THE INPUT:
□ □ □ □

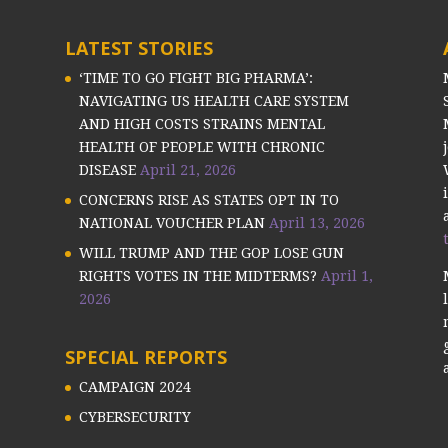
LATEST STORIES
‘TIME TO GO FIGHT BIG PHARMA’:
NAVIGATING US HEALTH CARE SYSTEM
AND HIGH COSTS STRAINS MENTAL
HEALTH OF PEOPLE WITH CHRONIC
DISEASE
April 21, 2026
CONCERNS RISE AS STATES OPT IN TO
NATIONAL VOUCHER PLAN
April 13, 2026
WILL TRUMP AND THE GOP LOSE GUN
RIGHTS VOTES IN THE MIDTERMS?
April 1,
2026
SPECIAL REPORTS
CAMPAIGN 2024
CYBERSECURITY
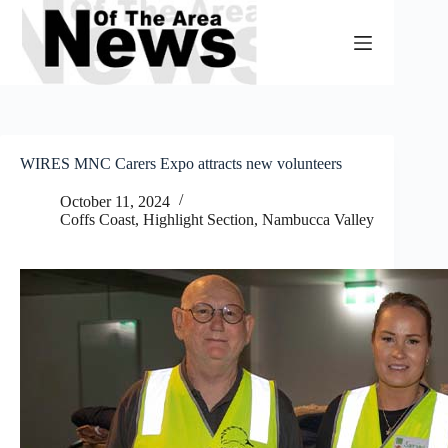
Skip
to
content
WIRES MNC Carers Expo attracts new volunteers
October 11, 2024
Coffs Coast
,
Highlight Section
,
Nambucca Valley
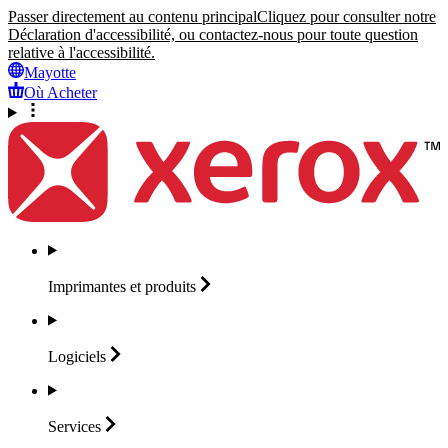
Passer directement au contenu principal
Cliquez pour consulter notre
Déclaration d'accessibilité, ou contactez-nous pour toute question
relative à l'accessibilité.
Mayotte
Où Acheter
Imprimantes et
produits
Logiciels
Services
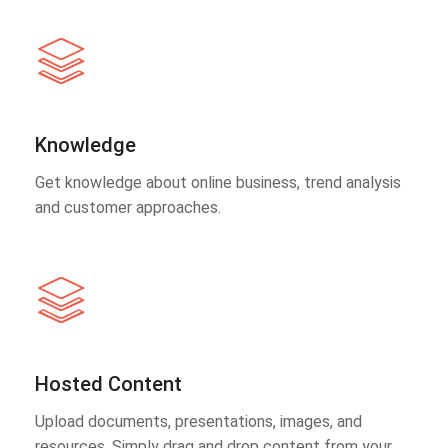
Knowledge
Get knowledge about online business, trend analysis
and customer approaches.
Hosted Content
Upload documents, presentations, images, and
resources. Simply drag and drop content from your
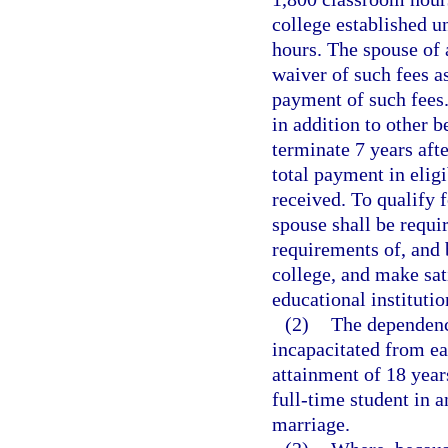
college established u
hours. The spouse of a
waiver of such fees a
payment of such fees.
in addition to other b
terminate 7 years aft
total payment in elig
received. To qualify f
spouse shall be requi
requirements of, and 
college, and make sat
educational institutio
(2)
The dependence
incapacitated from ea
attainment of 18 years
full-time student in a
marriage.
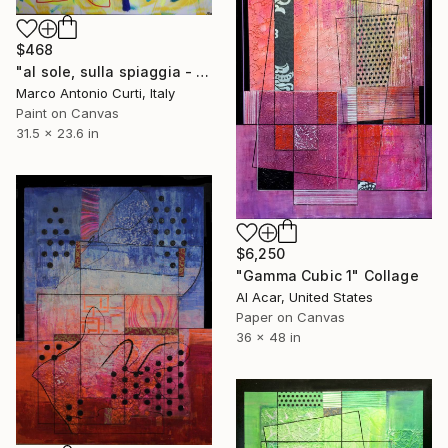
$468
"al sole, sulla spiaggia - a sunny day , on the beach" Collage
Marco Antonio Curti, Italy
Paint on Canvas
31.5 x 23.6 in
$6,250
"Gamma Cubic 1" Collage
Al Acar, United States
Paper on Canvas
36 x 48 in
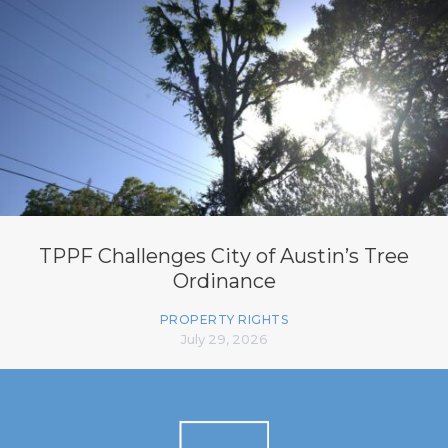
TPPF Challenges City of Austin’s Tree
Ordinance
PROPERTY RIGHTS
July 29, 2026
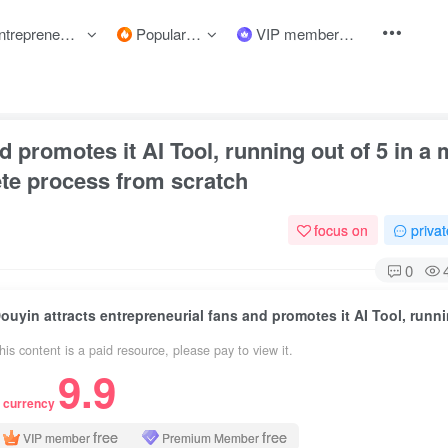
preneurship courses
Popular items
VIP member
d promotes it AI Tool, running out of 5 in a
te process from scratch
focus on
priva
0
his content is a paid resource, please pay to view it.
9.9
 currency
free
free
VIP member
Premium Member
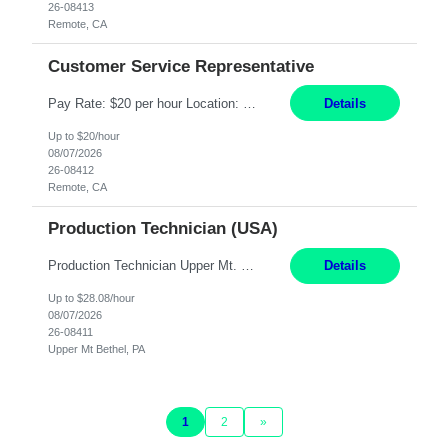
26-08413
Remote, CA
Customer Service Representative
Pay Rate: $20 per hour Location: Remote - must live in California Summary: Work Mode: Remote The ability and desire to work during the hours of operation 5:00 AM – 8:00 PM PST, Monday through Friday. Applicants must be flexible regarding shifts worked with an understanding that shifts are based on business need. Responsibilities: Virtual roles work from a home ...
Details
Up to $20/hour
08/07/2026
26-08412
Remote, CA
Production Technician (USA)
Production Technician Upper Mt. Bethel, PA 6 Months Job Description: - Start up and operate two ultra-high purity nitrogen plants (air separation units). - Adjust plant operations using process control systems to meet production demands. - Complete operational and maintenance tasks as part of an onsite team. - Respond to plant alarms on nights and wee...
Details
Up to $28.08/hour
08/07/2026
26-08411
Upper Mt Bethel, PA
1
2
»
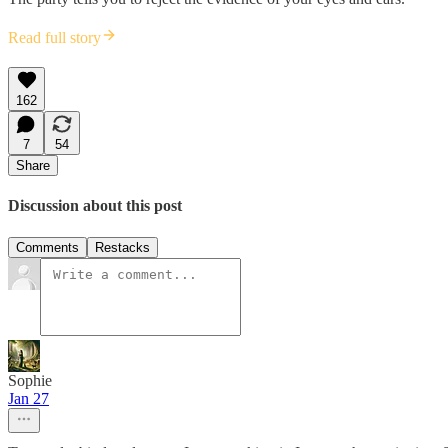
Read full story
162
7
54
Share
Discussion about this post
Comments
Restacks
Sophie
Jan 27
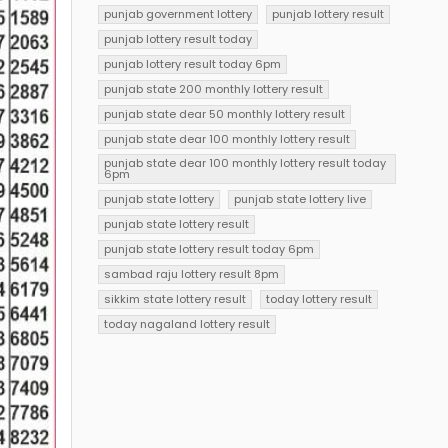
punjab government lottery
punjab lottery result
punjab lottery result today
punjab lottery result today 6pm
punjab state 200 monthly lottery result
punjab state dear 50 monthly lottery result
punjab state dear 100 monthly lottery result
punjab state dear 100 monthly lottery result today
6pm
punjab state lottery
punjab state lottery live
punjab state lottery result
punjab state lottery result today 6pm
sambad raju lottery result 8pm
sikkim state lottery result
today lottery result
today nagaland lottery result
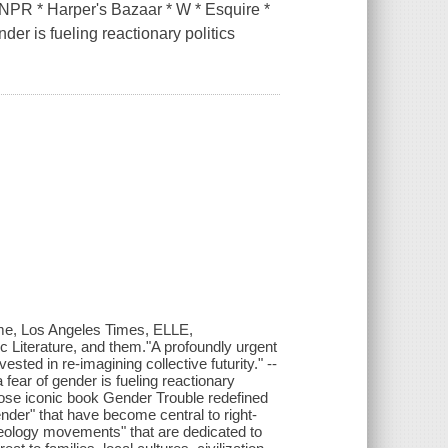
R * Harper's Bazaar * W * Esquire *
der is fueling reactionary politics
me, Los Angeles Times, ELLE,
ic Literature, and them."A profoundly urgent
sted in re-imagining collective futurity." --
fear of gender is fueling reactionary
whose iconic book Gender Trouble redefined
nder" that have become central to right-
eology movements" that are dedicated to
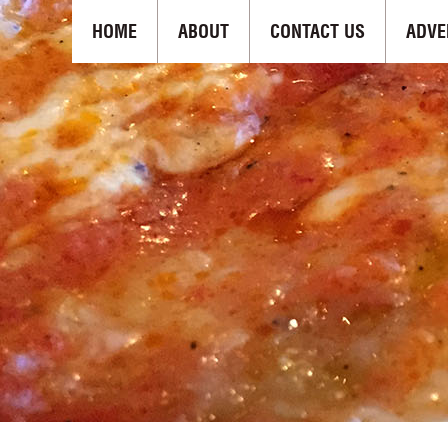
HOME
ABOUT
CONTACT US
ADVE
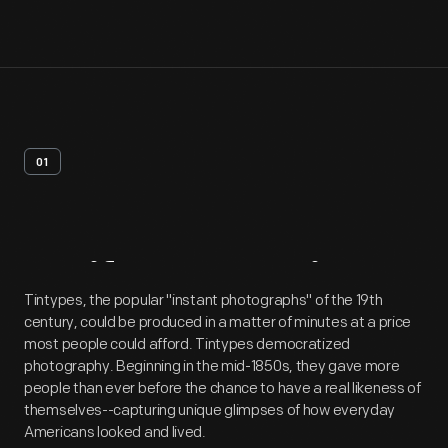
01
Artifact
Overview
Tintypes, the popular "instant photographs" of the 19th
century, could be produced in a matter of minutes at a price
most people could afford. Tintypes democratized
photography. Beginning in the mid-1850s, they gave more
people than ever before the chance to have a real likeness of
themselves--capturing unique glimpses of how everyday
Americans looked and lived.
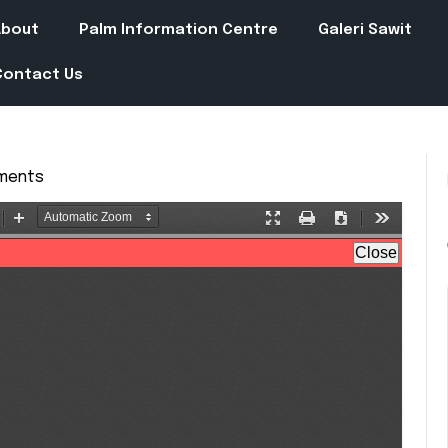
About
Palm Information Centre
Galeri Sawit
Contact Us
ments
in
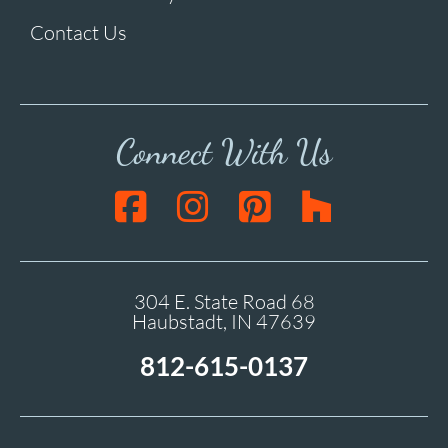
Contact Us
Connect With Us
304 E. State Road 68
Haubstadt, IN 47639
812-615-0137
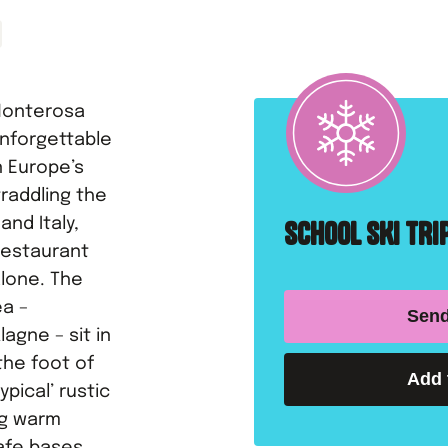
 Monterosa
unforgettable
n Europe’s
raddling the
nd Italy,
SCHOOL SKI TR
restaurant
alone. The
ea –
Send
agne – sit in
the foot of
Add 
ypical’ rustic
ing warm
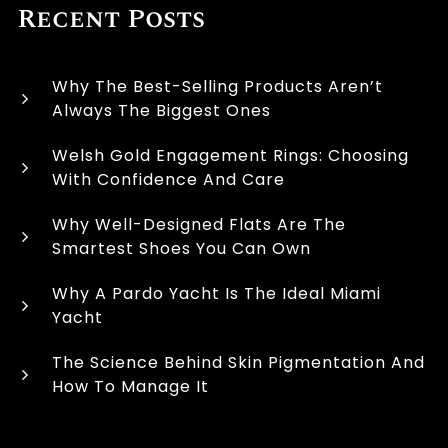
Recent Posts
Why The Best-Selling Products Aren’t
Always The Biggest Ones
Welsh Gold Engagement Rings: Choosing
With Confidence And Care
Why Well-Designed Flats Are The
Smartest Shoes You Can Own
Why A Pardo Yacht Is The Ideal Miami
Yacht
The Science Behind Skin Pigmentation And
How To Manage It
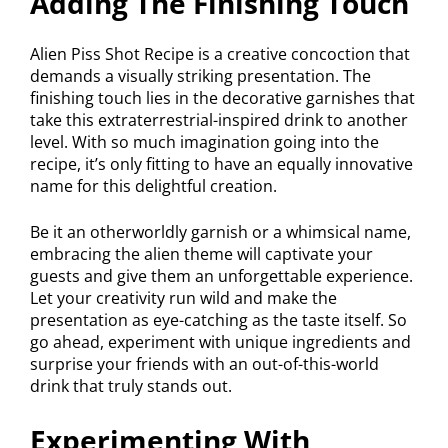
Adding The Finishing Touch
Alien Piss Shot Recipe is a creative concoction that
demands a visually striking presentation. The
finishing touch lies in the decorative garnishes that
take this extraterrestrial-inspired drink to another
level. With so much imagination going into the
recipe, it’s only fitting to have an equally innovative
name for this delightful creation.
Be it an otherworldly garnish or a whimsical name,
embracing the alien theme will captivate your
guests and give them an unforgettable experience.
Let your creativity run wild and make the
presentation as eye-catching as the taste itself. So
go ahead, experiment with unique ingredients and
surprise your friends with an out-of-this-world
drink that truly stands out.
Experimenting With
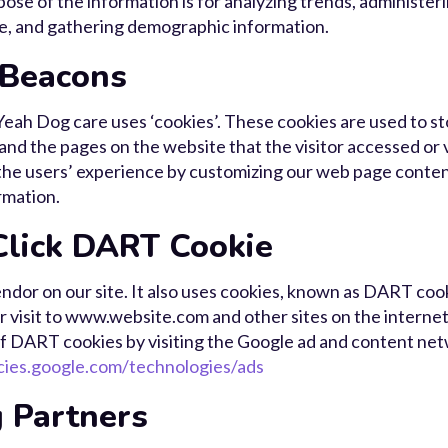
pose of the information is for analyzing trends, administeri
e, and gathering demographic information.
 Beacons
eah Dog care uses ‘cookies’. These cookies are used to s
 and the pages on the website that the visitor accessed or 
 the users’ experience by customizing our web page content
rmation.
lick DART Cookie
endor on our site. It also uses cookies, known as DART cook
ir visit to www.website.com and other sites on the internet
f DART cookies by visiting the Google ad and content netw
icies.google.com/technologies/ads
 Partners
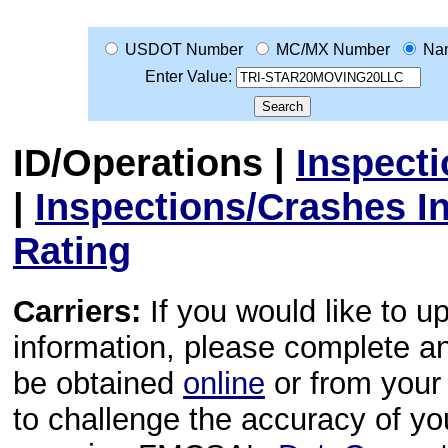
USDOT Number
MC/MX Number
Na
Enter Value:
ID/Operations
|
Inspect
|
Inspections/Crashes I
Rating
Carriers:
If you would like to u
information, please complete 
be obtained
online
or from your 
to challenge the accuracy of y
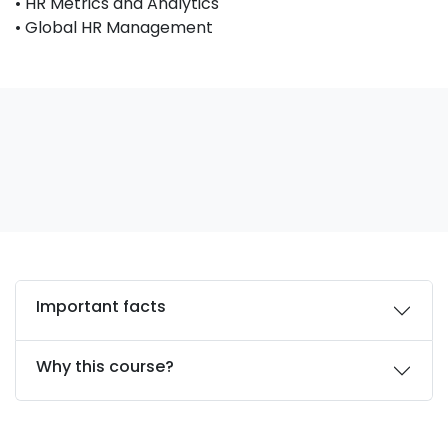
• HR Metrics and Analytics
• Global HR Management
Important facts
Why this course?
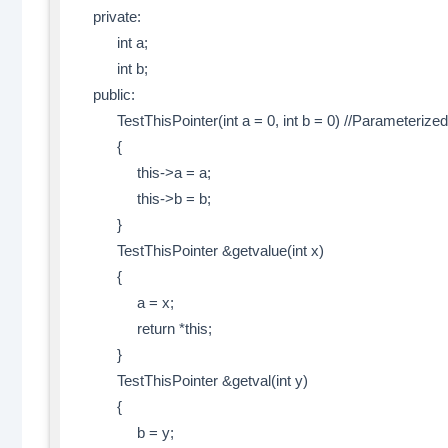
private:
int a;
int b;
public:
TestThisPointer(int a = 0, int b = 0) //Parameterized
{
this->a = a;
this->b = b;
}
TestThisPointer &getvalue(int x)
{
a = x;
return *this;
}
TestThisPointer &getval(int y)
{
b = y;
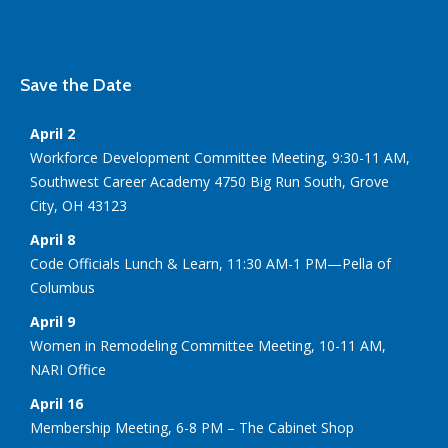
Save the Date
April 2
Workforce Development Committee Meeting, 9:30-11 AM,
Southwest Career Academy 4750 Big Run South, Grove
City, OH 43123
April 8
Code Officials Lunch & Learn, 11:30 AM-1 PM—Pella of
Columbus
April 9
Women in Remodeling Committee Meeting, 10-11 AM,
NARI Office
April 16
Membership Meeting, 6-8 PM – The Cabinet Shop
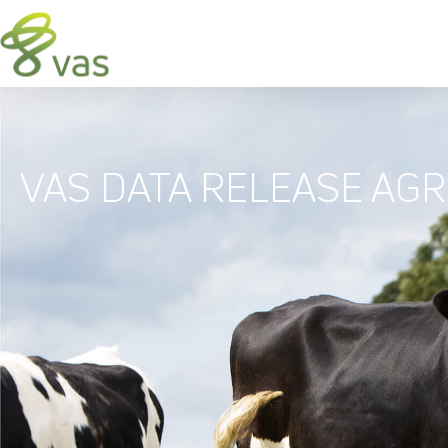
VAS DATA RELEASE AG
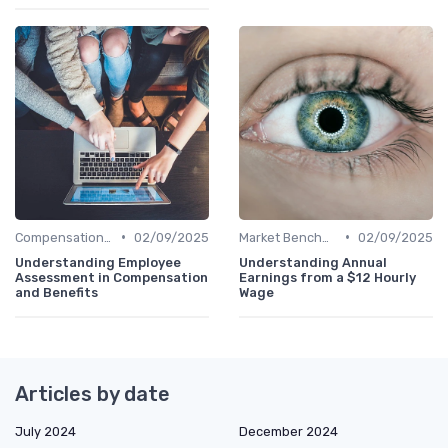
•
•
Compensation Policies
02/09/2025
Market Benchmarking
02/09/2025
Understanding Employee
Understanding Annual
Assessment in Compensation
Earnings from a $12 Hourly
and Benefits
Wage
Articles by date
July 2024
December 2024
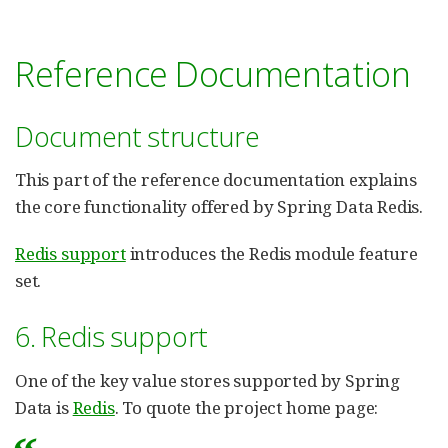
Reference Documentation
Document structure
This part of the reference documentation explains
the core functionality offered by Spring Data Redis.
Redis support
introduces the Redis module feature
set.
6. Redis support
One of the key value stores supported by Spring
Data is
Redis
. To quote the project home page:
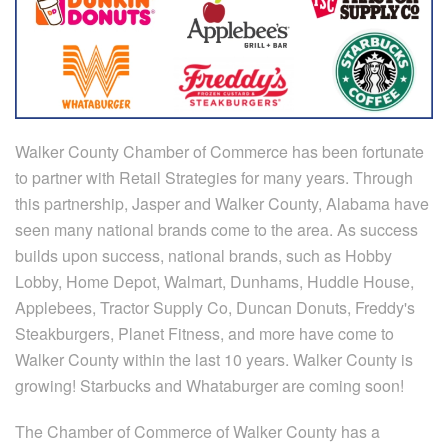
Walker County Chamber of Commerce has been fortunate
to partner with Retail Strategies for many years. Through
this partnership, Jasper and Walker County, Alabama have
seen many national brands come to the area. As success
builds upon success, national brands, such as Hobby
Lobby, Home Depot, Walmart, Dunhams, Huddle House,
Applebees, Tractor Supply Co, Duncan Donuts, Freddy's
Steakburgers, Planet Fitness, and more have come to
Walker County within the last 10 years. Walker County is
growing! Starbucks and Whataburger are coming soon!
The Chamber of Commerce of Walker County has a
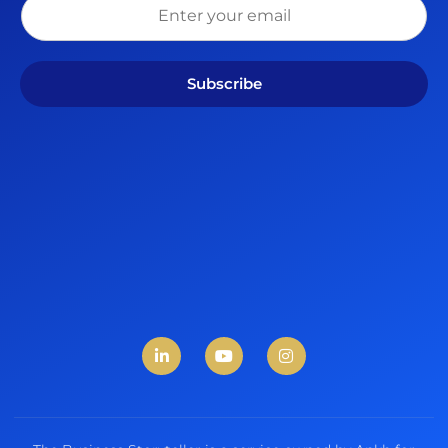
Subscribe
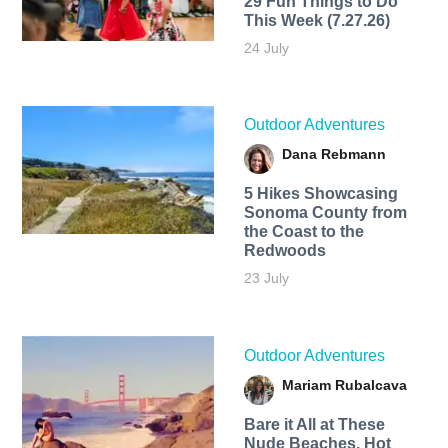
29 Fun Things to Do
This Week (7.27.26)
24 July
Outdoor Adventures
Dana Rebmann
5 Hikes Showcasing
Sonoma County from
the Coast to the
Redwoods
23 July
Outdoor Adventures
Mariam Rubalcava
Bare it All at These
Nude Beaches, Hot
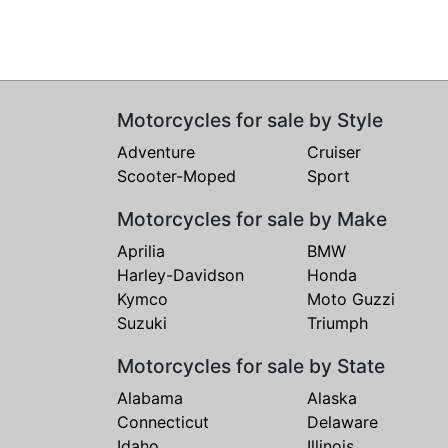
Motorcycles for sale by Style
Adventure
Cruiser
Scooter-Moped
Sport
Motorcycles for sale by Make
Aprilia
BMW
Harley-Davidson
Honda
Kymco
Moto Guzzi
Suzuki
Triumph
Motorcycles for sale by State
Alabama
Alaska
Connecticut
Delaware
Idaho
Illinois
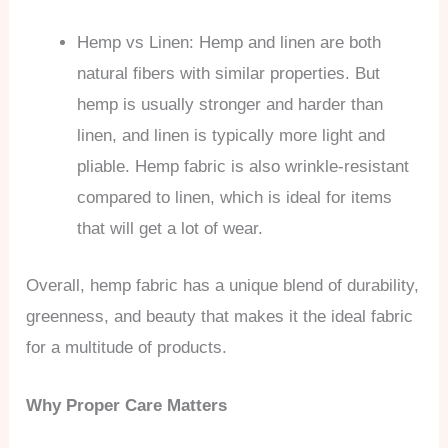
Hemp vs Linen: Hemp and linen are both
natural fibers with similar properties. But
hemp is usually stronger and harder than
linen, and linen is typically more light and
pliable. Hemp fabric is also wrinkle-resistant
compared to linen, which is ideal for items
that will get a lot of wear.
Overall, hemp fabric has a unique blend of durability,
greenness, and beauty that makes it the ideal fabric
for a multitude of products.
Why Proper Care Matters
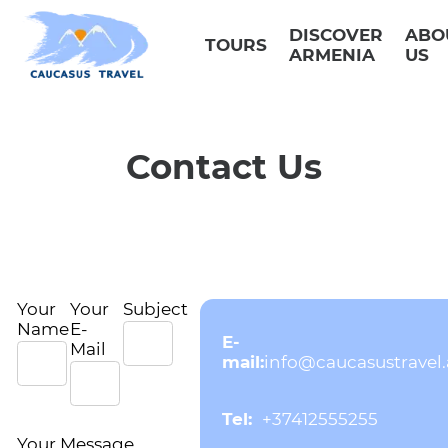
Skip
to
DISCOVER
ABO
content
TOURS
ARMENIA
US
Contact Us
Your
Your
Subject
Name
E-
E-
Mail
mail:
info@caucasustravel
Tel:
+37412555255
Your Message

□ □ □ □

A clean copy is needed of the lines in the listing above from the one with "Mariam Rubalcava" through the one with "pliable. Hemp fabric", exact in every word and free of pictures.

Mariam Rubalcava
Bare it All at These
Nude Beaches, Hot
Motorcycles for sale by Style
Adventure
Cruiser
Scooter-Moped
Sport
Motorcycles for sale by Make
Aprilia
BMW
Harley-Davidson
Honda
Kymco
Moto Guzzi
Suzuki
Triumph
Motorcycles for sale by State
Alabama
Alaska
Connecticut
Delaware
Idaho
Illinois
Hemp vs Linen: Hemp and linen are both
natural fibers with similar properties. But
hemp is usually stronger and harder than
linen, and linen is typically more light and
pliable. Hemp fabric is also wrinkle-resistant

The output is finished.